Emergency: On strike. How to win?

Can history help us win this dispute?  Can we link our struggle over pensions to the struggles against casualisation of teaching and outsourcing of university staff? In an emergency History Acts teach-out, we invite historians of trade unionism to discuss strategies and tactics with union officials and activists.

WEDNESDAY 7 MARCH 6pm to 8pm
MAYDAY ROOMS, 88 Fleet Street, London EC4Y 1DH

History Acts workshops are led by activists, who give a short talk or presentation about their work. A historian or historians working on a relevant topic will then respond, before opening it up to group discussion.

ACTIVISTS

Mike Berlin is joint-President of Birkbeck UCU, and a historian specialising in the social history of early modern London.

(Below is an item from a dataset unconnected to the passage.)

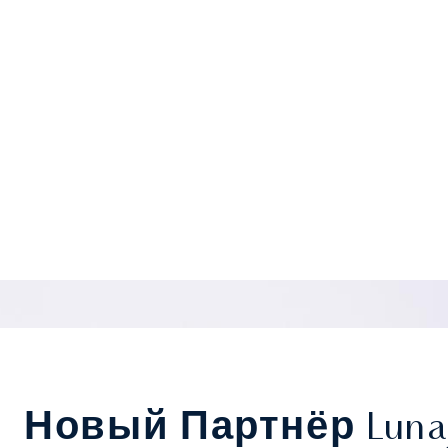
Новый Партнёр Luna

UCU members are currently on strike to defend their right to a fair pension.

Henry Chango Lopez is President of the Independent Workers Union of Great Britain, a small, independent trade union, whose members are predominantly low paid migrant workers in London. The union was founded in 2012. The IWGB is a campaigning union, which has waged a number of high profile campaigns such as for the London Living Wage at the Royal Opera House and at John Lewis, and the 3 Cosas Campaign (sick pay, holidays, and pensions) at the University of London.

Catherine Oakley is a postdoctoral researcher at the University of Leeds and co-founder of The Academic Precariat (TAP), a new activist platform for research and teaching academics, and other categories of staff in the Higher Education sector united by the material and psychological conditions of precarity.

HISTORIANS  

Dr Laura Schwartz is Associate Professor in Modern British History at the University of Warwick. Her main research interests are the history of feminism and radical movements in Britain, and she is completing her third monograph on ‘Feminism and the Servant Problem: Class Conflict and Domestic Labour in the British Women’s Suffrage Movement’.

Laura is involved with Fighting Against Casualisation in Education (FACE), a network aiming to bring together casualised academic workers involved in struggles around the country, to organise for better labour conditions.